The most successful political figures can interchange effortlessly between politics, news media, talk and game shows and reality TV. The comparisons between Boris Johnson and Donald Trump have been overdone. But what the two men have most in common is their skill as political entertainers. Both men had viral appeal in the age of online video. Both men also became media famous first then took over a major political party and thrived as a result. 

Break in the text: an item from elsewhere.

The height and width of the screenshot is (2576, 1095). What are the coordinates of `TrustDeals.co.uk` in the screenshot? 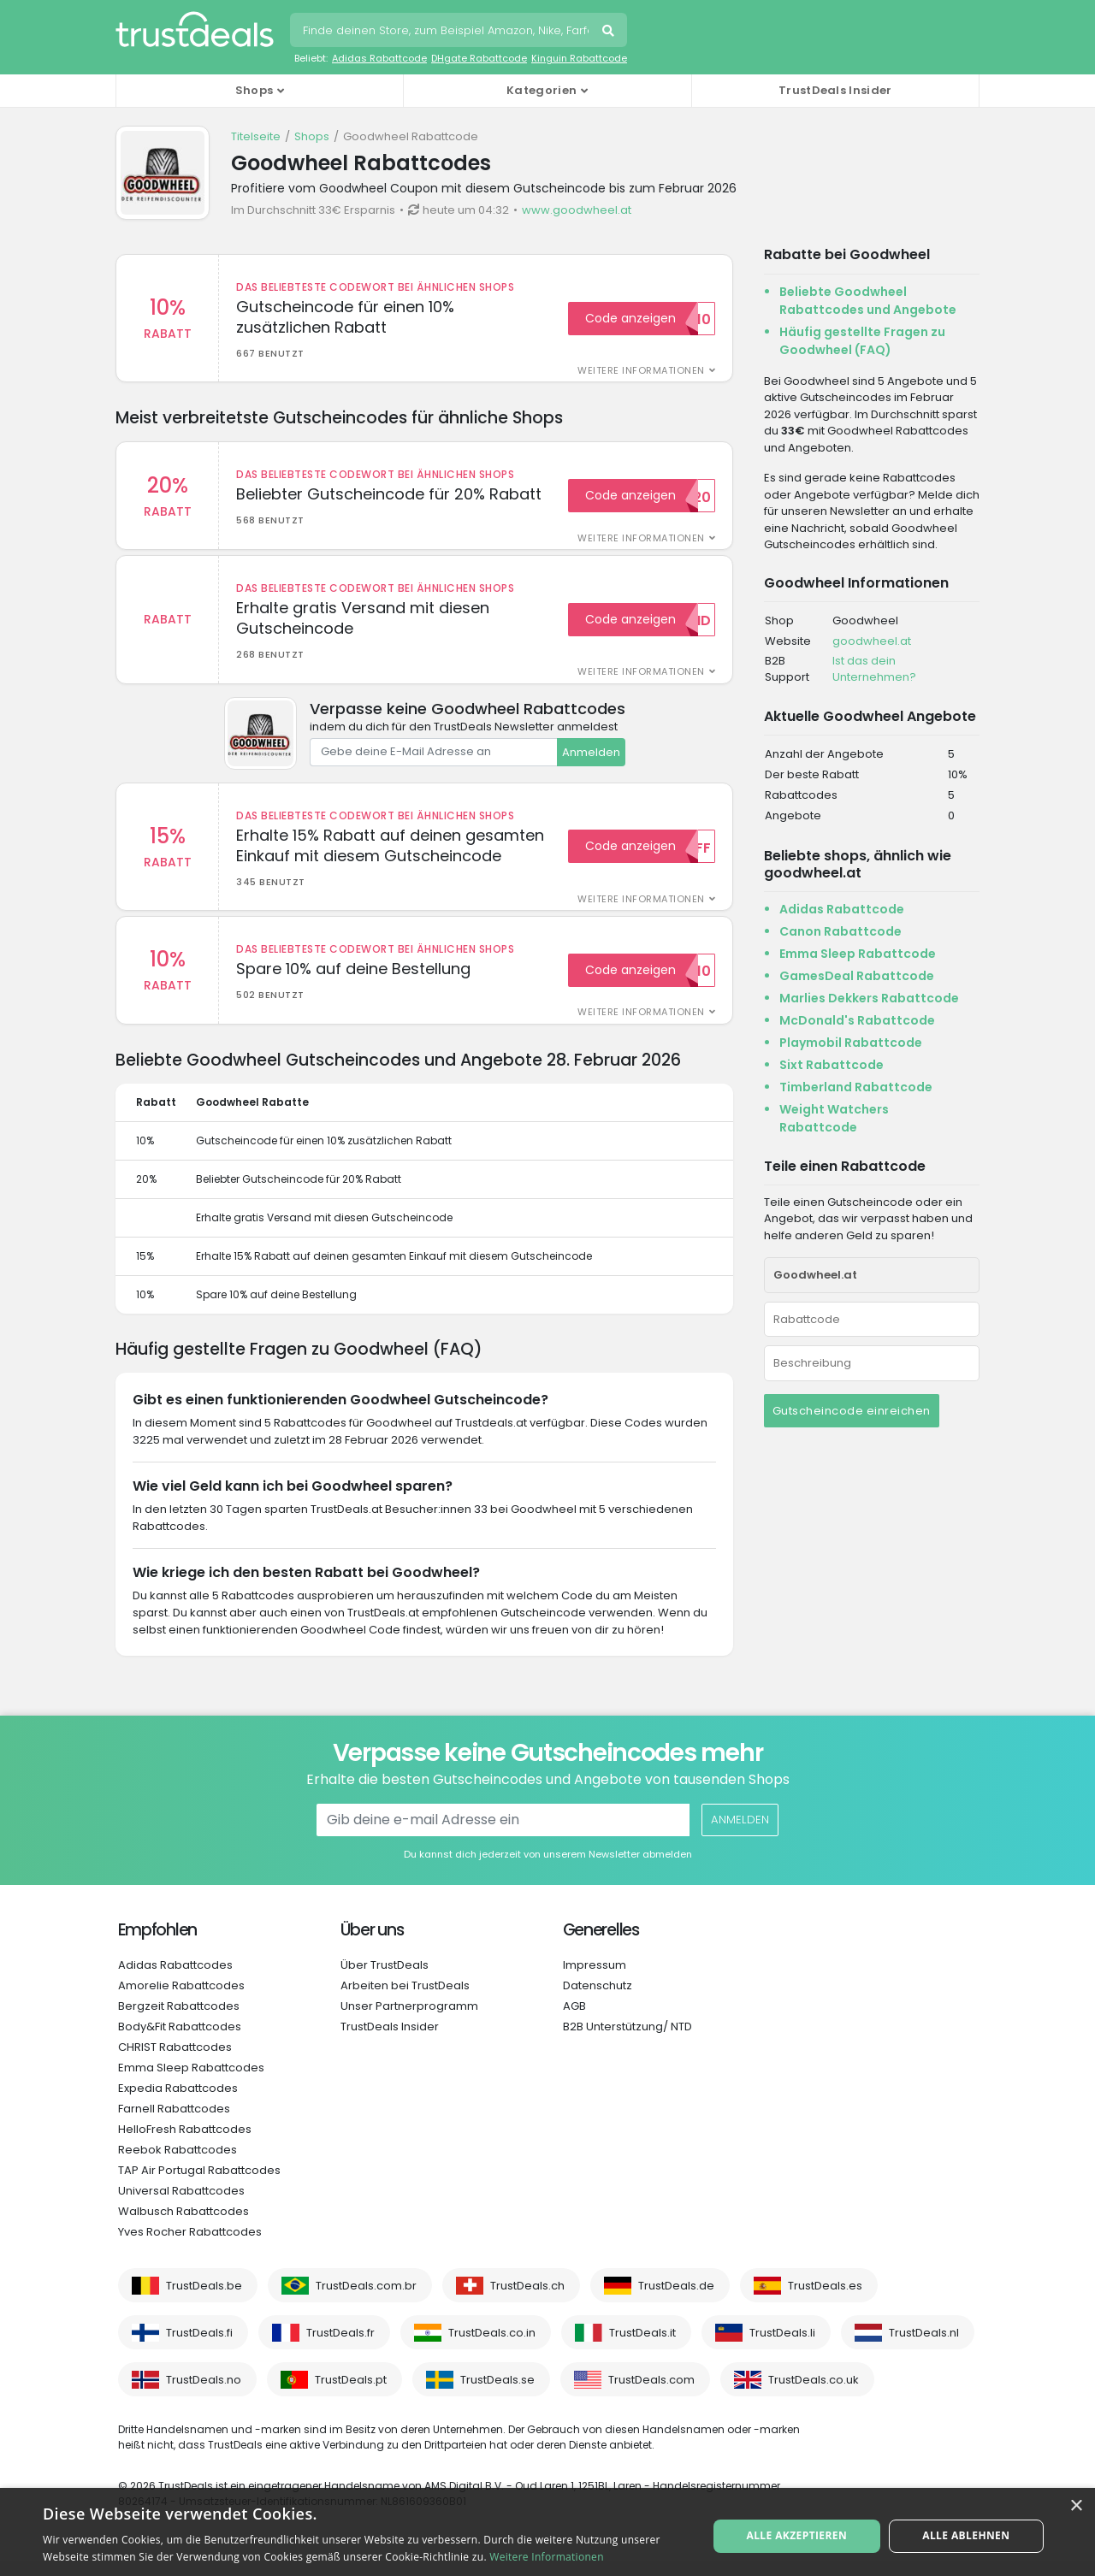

Farage and Galloway by contrast only have start-up parties — Reform and the Workers Party are the current placeholder names. In our first past the post system, as Farage pointed out yesterday, these new entities will always struggle to win office. But Farage and Galloway are still able to dominate the airwaves in a way Rishi Sunak simply can’t. Moreover, they can, through their popular clout, force the big parties to move in their direction. They prove, as Trump does, that in the new media and internet age, power stems not from politics or the law. It comes from fame and the ability to draw an audience.